When the soy milk is cooked, take the pot of the heat. Mix the calcium sulfate with half a cup of water and stir it into the hot milk (if you use vinegar mixing with water is not necessary). The milk will now start to coagulate. Let the mixture sit for a minute or two until the milk has fully separated into white tofu and clear yellowish whey. If the whey is still cloudy like milk, add a bit more coagulant.
Line your colander or a specialized tofu press with another piece of cloth and carefully pour the coagulated mixture into it so the tofu lands on the cloth. Fold the cloth over the tofu, cover it with a plate or board and put something heavy on top to press out the excess liquid. Let the tofu sit like that for 30 minutes up to an hour or more, depending on how firm you like your tofu.
Keep the tofu in a container in the fridge. You can submerge it in plain or lightly salted water if you like. This way the tofu will stay fresh for 3 to 4 days or more, if you refresh the water daily.

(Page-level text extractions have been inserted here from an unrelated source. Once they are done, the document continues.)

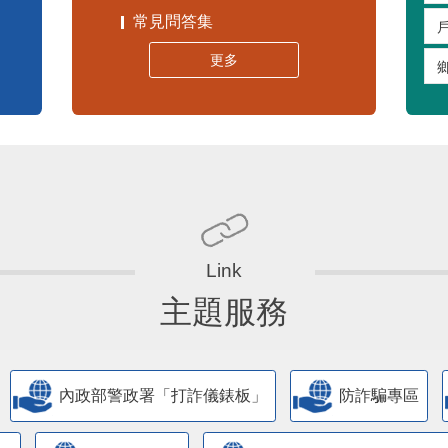
常見問答集
更多
主題服務
內政部警政署「打詐儀錶板」
防詐騙專區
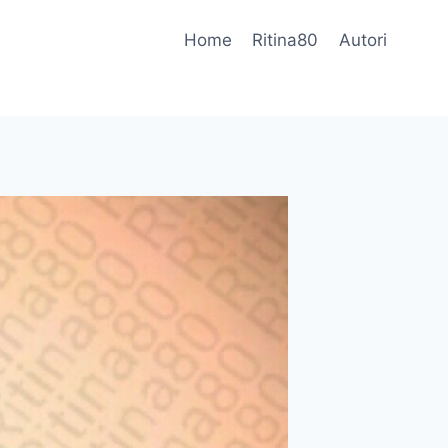
Home
Ritina80
Autori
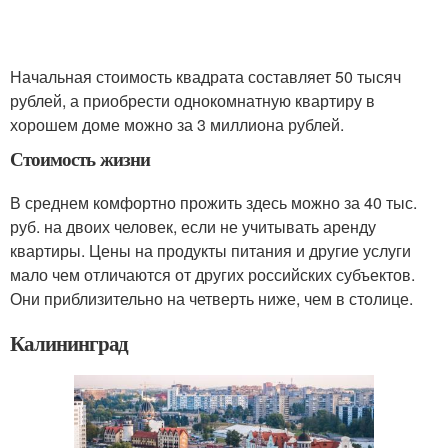
Начальная стоимость квадрата составляет 50 тысяч
рублей, а приобрести однокомнатную квартиру в
хорошем доме можно за 3 миллиона рублей.
Стоимость жизни
В среднем комфортно прожить здесь можно за 40 тыс.
руб. на двоих человек, если не учитывать аренду
квартиры. Цены на продукты питания и другие услуги
мало чем отличаются от других российских субъектов.
Они приблизительно на четверть ниже, чем в столице.
Калининград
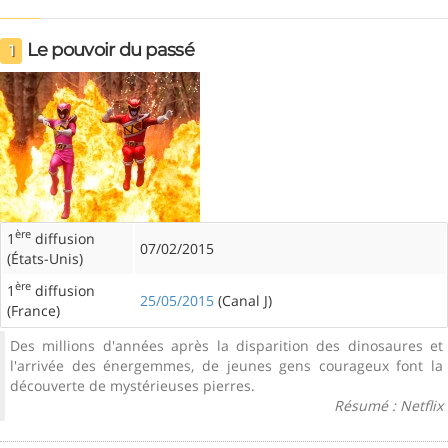
Le pouvoir du passé
1
ère
1
diffusion
07/02/2015
(États-Unis)
ère
1
diffusion
25/05/2015
(Canal J)
(France)
Des millions d'années après la disparition des dinosaures et
l'arrivée des énergemmes, de jeunes gens courageux font la
découverte de mystérieuses pierres.
Résumé : Netflix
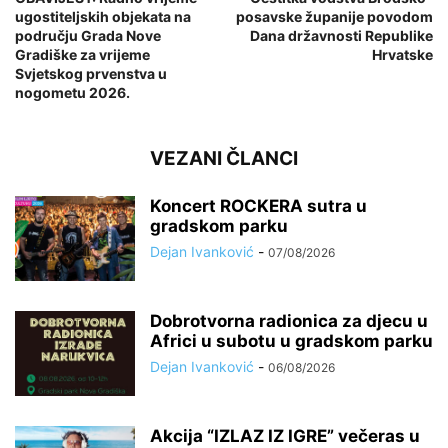
ugostiteljskih objekata na
posavske županije povodom
području Grada Nove
Dana državnosti Republike
Gradiške za vrijeme
Hrvatske
Svjetskog prvenstva u
nogometu 2026.
VEZANI ČLANCI
Koncert ROCKERA sutra u
gradskom parku
Dejan Ivanković
-
07/08/2026
Dobrotvorna radionica za djecu u
Africi u subotu u gradskom parku
Dejan Ivanković
-
06/08/2026
Akcija “IZLAZ IZ IGRE” večeras u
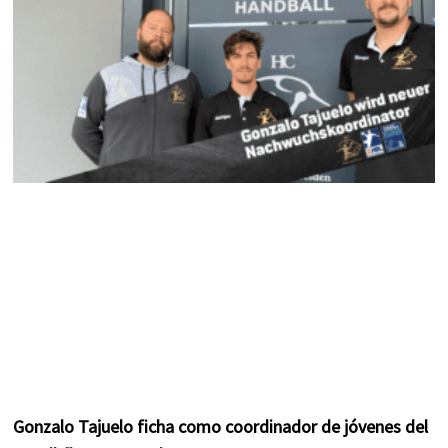
k
a
s
m
t
Gonzalo Tajuelo ficha como coordinador de jóvenes del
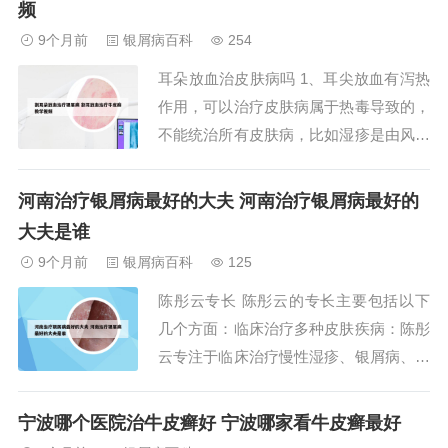
频
间手部最好不要接触刺激性物品。2、中
9个月前
银屑病百科
254
医皮肤病非常复杂，在此只能介绍几种可
耳朵放血治皮肤病吗 1、耳尖放血有泻热
选用八宝...
作用，可以治疗皮肤病属于热毒导致的，
不能统治所有皮肤病，比如湿疹是由风，
湿，热阻于皮肤所致，早期以湿热为主，
临床可见皮肤潮红，肿胀，糜烂，骚痒舌
河南治疗银屑病最好的大夫 河南治疗银屑病最好的
红苔黄等热证明显，就可以耳尖刺血治
大夫是谁
疗。后期或久治不愈的，属于正气虚弱。
9个月前
银屑病百科
125
都不适合这种治疗。2、耳朵放血一般能
陈彤云专长 陈彤云的专长主要包括以下
治皮肤病，皮...
几个方面：临床治疗多种皮肤疾病：陈彤
云专注于临床治疗慢性湿疹、银屑病、神
经性皮炎、慢性荨麻疹、带状疱疹及其后
遗症等皮肤疾病，疗效显著。攻克皮肤顽
宁波哪个医院治牛皮癣好 宁波哪家看牛皮癣最好
疾：近期，她又潜心研究寻常痤疮、黄褐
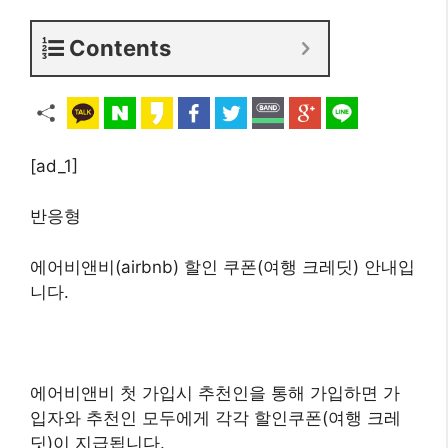
Contents
[ad_1]
반응형
에어비앤비(airbnb) 할인 쿠폰(여행 크레딧)
안내입
니다.
에어비앤비 첫 가입시 추천인을
통해 가입하면 가
입자와 추천인 모두에게 각각 할인쿠폰(여행 크레
딧)이 지급됩니다.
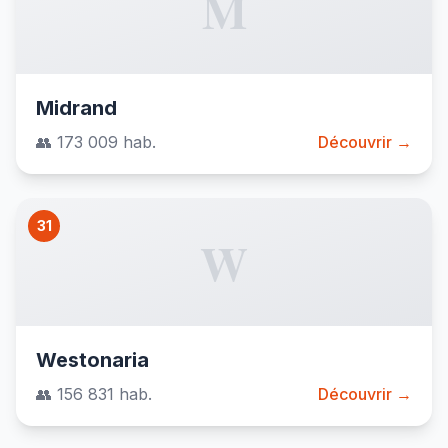
M
Midrand
👥 173 009 hab.
Découvrir →
31
W
Westonaria
👥 156 831 hab.
Découvrir →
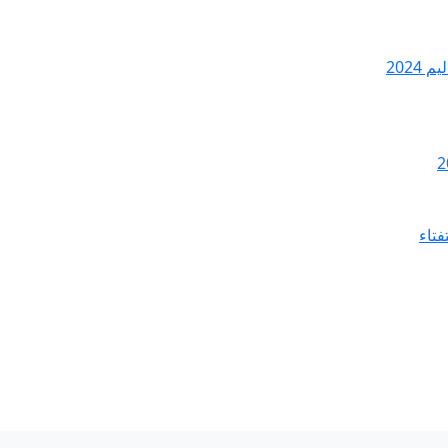
2024
فتاء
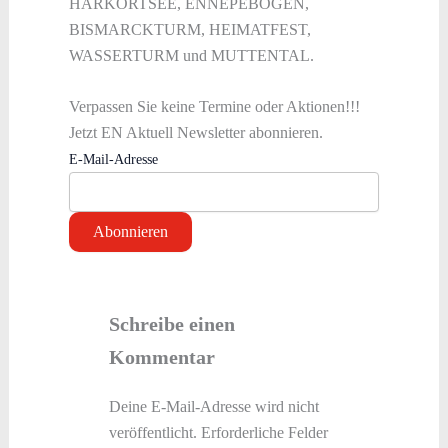
HARKORTSEE, ENNEPEBOGEN,
BISMARCKTURM, HEIMATFEST,
WASSERTURM und MUTTENTAL.
Verpassen Sie keine Termine oder Aktionen!!!
Jetzt EN Aktuell Newsletter abonnieren.
E-Mail-Adresse
Schreibe einen
Kommentar
Deine E-Mail-Adresse wird nicht
veröffentlicht.
Erforderliche Felder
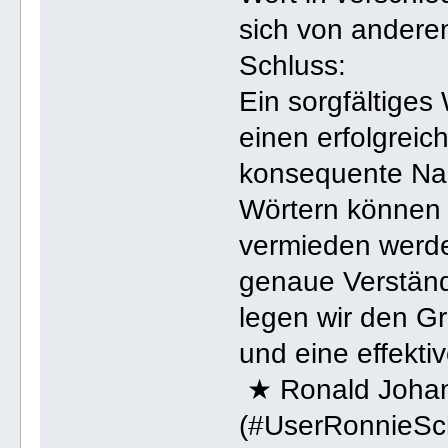
sich von andere
Schluss:
Ein sorgfältiges 
einen erfolgrei
konsequente Na
Wörtern können 
vermieden werde
genaue Verständ
legen wir den Gr
und eine effekt
★ Ronald Johan
(#UserRonnieSch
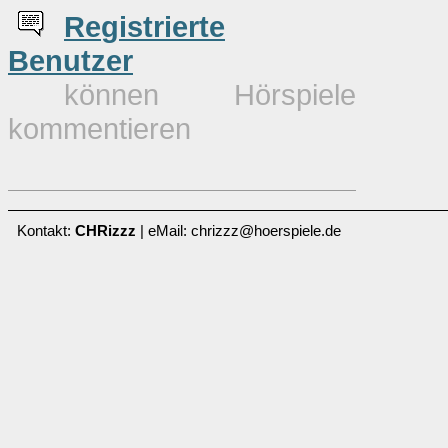
Re
g
istrierte
Benutzer
können Hörspiele
kommentieren
Kontakt:
CHRizzz
| eMail: chrizzz@hoerspiele.de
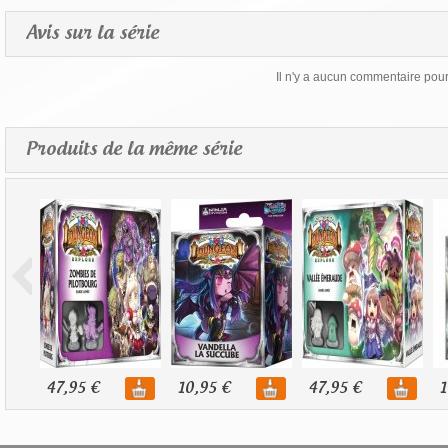
Avis sur la série
Il n'y a aucun commentaire pour 
Produits de la même série
47,95 €
10,95 €
47,95 €
1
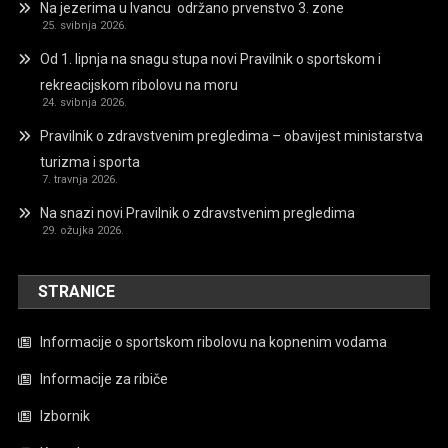
Na jezerima u Ivancu održano prvenstvo 3. zone
25. svibnja 2026.
Od 1. lipnja na snagu stupa novi Pravilnik o sportskom i
rekreacijskom ribolovu na moru
24. svibnja 2026.
Pravilnik o zdravstvenim pregledima – obavijest ministarstva
turizma i sporta
7. travnja 2026.
Na snazi novi Pravilnik o zdravstvenim pregledima
29. ožujka 2026.
STRANICE
Informacije o sportskom ribolovu na kopnenim vodama
Informacije za ribiče
Izbornik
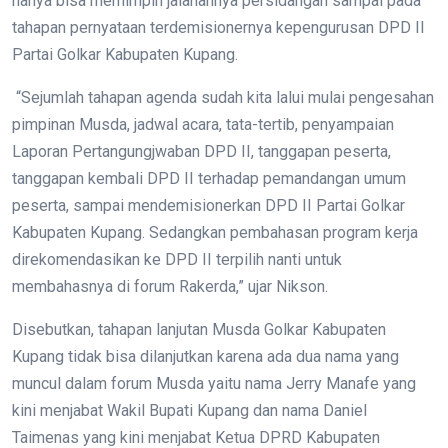
hanya bisa memimpin jalanannya persidangan sampai pada
tahapan pernyataan terdemisionernya kepengurusan DPD II
Partai Golkar Kabupaten Kupang.
“Sejumlah tahapan agenda sudah kita lalui mulai pengesahan
pimpinan Musda, jadwal acara, tata-tertib, penyampaian
Laporan Pertangungjwaban DPD II, tanggapan peserta,
tanggapan kembali DPD II terhadap pemandangan umum
peserta, sampai mendemisionerkan DPD II Partai Golkar
Kabupaten Kupang. Sedangkan pembahasan program kerja
direkomendasikan ke DPD II terpilih nanti untuk
membahasnya di forum Rakerda,” ujar Nikson.
Disebutkan, tahapan lanjutan Musda Golkar Kabupaten
Kupang tidak bisa dilanjutkan karena ada dua nama yang
muncul dalam forum Musda yaitu nama Jerry Manafe yang
kini menjabat Wakil Bupati Kupang dan nama Daniel
Taimenas yang kini menjabat Ketua DPRD Kabupaten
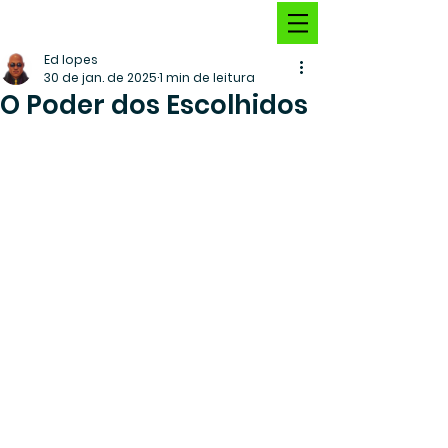
Ed lopes
30 de jan. de 2025
1 min de leitura
O Poder dos Escolhidos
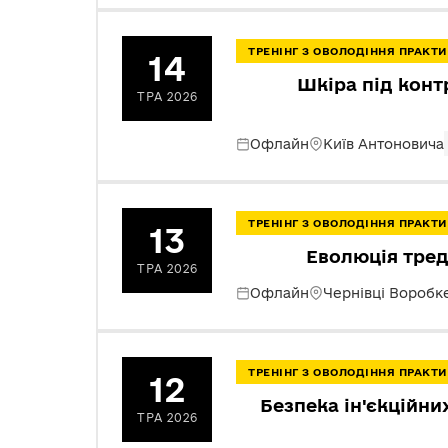
ТРЕНІНГ З ОВОЛОДІННЯ ПРАК
14
Шкіра під конт
ТРА 2026
Офлайн
Київ Антоновича
ТРЕНІНГ З ОВОЛОДІННЯ ПРАК
13
Еволюція тред
ТРА 2026
Офлайн
Чернівці Воробк
ТРЕНІНГ З ОВОЛОДІННЯ ПРАК
12
Безпека ін'єкційни
ТРА 2026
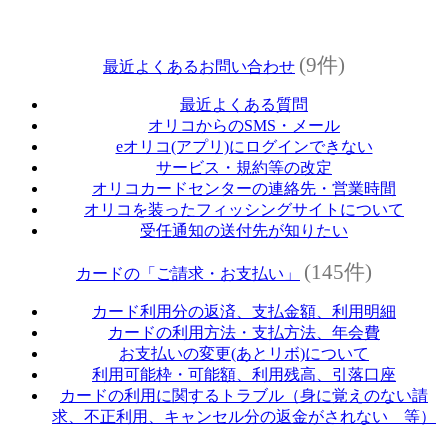
(9件)
最近よくあるお問い合わせ
最近よくある質問
オリコからのSMS・メール
eオリコ(アプリ)にログインできない
サービス・規約等の改定
オリコカードセンターの連絡先・営業時間
オリコを装ったフィッシングサイトについて
受任通知の送付先が知りたい
(145件)
カードの「ご請求・お支払い」
カード利用分の返済、支払金額、利用明細
カードの利用方法・支払方法、年会費
お支払いの変更(あとリボ)について
利用可能枠・可能額、利用残高、引落口座
カードの利用に関するトラブル（身に覚えのない請
求、不正利用、キャンセル分の返金がされない 等）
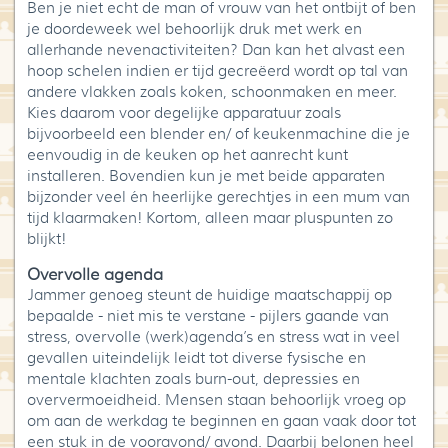
Ben je niet echt de man of vrouw van het ontbijt of ben
Blog
je doordeweek wel behoorlijk druk met werk en
allerhande nevenactiviteiten? Dan kan het alvast een
Over High Tea Wereld
hoop schelen indien er tijd gecreëerd wordt op tal van
andere vlakken zoals koken, schoonmaken en meer.
Contact
Kies daarom voor degelijke apparatuur zoals
bijvoorbeeld een blender en/ of keukenmachine die je
eenvoudig in de keuken op het aanrecht kunt
installeren. Bovendien kun je met beide apparaten
bijzonder veel én heerlijke gerechtjes in een mum van
tijd klaarmaken! Kortom, alleen maar pluspunten zo
blijkt!
Overvolle agenda
Jammer genoeg steunt de huidige maatschappij op
bepaalde - niet mis te verstane - pijlers gaande van
stress, overvolle (werk)agenda’s en stress wat in veel
gevallen uiteindelijk leidt tot diverse fysische en
mentale klachten zoals burn-out, depressies en
oververmoeidheid. Mensen staan behoorlijk vroeg op
om aan de werkdag te beginnen en gaan vaak door tot
een stuk in de vooravond/ avond. Daarbij belonen heel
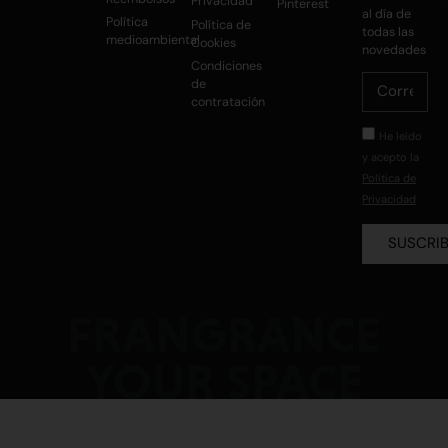
Privacidad
Pinterest
al día de
Política
Política de
todas las
medioambiental
Cookies
novedades
Condiciones
de
contratación
He leído
y acepto la
Política de
Privacidad
SUSCRI
FRANGRANCE
YOUR SPACE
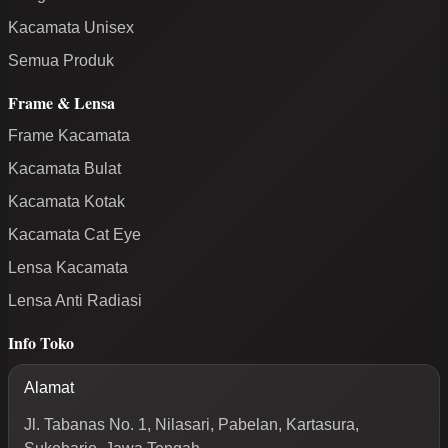
Kacamata Unisex
Semua Produk
Frame & Lensa
Frame Kacamata
Kacamata Bulat
Kacamata Kotak
Kacamata Cat Eye
Lensa Kacamata
Lensa Anti Radiasi
Info Toko
Alamat
Jl. Tabanas No. 1, Nilasari, Pabelan, Kartasura,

I assume the nutritional value of this tofu is similar to the store bought variety, so 100 g (1/3 cup) has about 144 kcal, 9 g fat (3 g saturated), 1 g net carbohydrate, 2 g fiber and 17 g protein.
Grams to #/oz, please. Even better, grams› #/oz› cups/oz. ("about 2 cups")
I only have 112 grams of dry soybeans left, so I measured them plus some dry almonds to give you an approximation. 250 grams in that case equaled approx. 1 3/4 cups. I feel your pain. I refused to get a scale for the longest time. Finally got one and it has made life easier as so many recipes call for weighing things. It cost $15 and very easy to use. You put the empty container you are going to use on it and press "TARE" and it shows a negative number then goes to zero. Then you add the stuff you are going to weigh. If you press the button called "UNIT" it will give you your choice of oz., lbs., grams, etc. I don't even have to mess with an on/off button.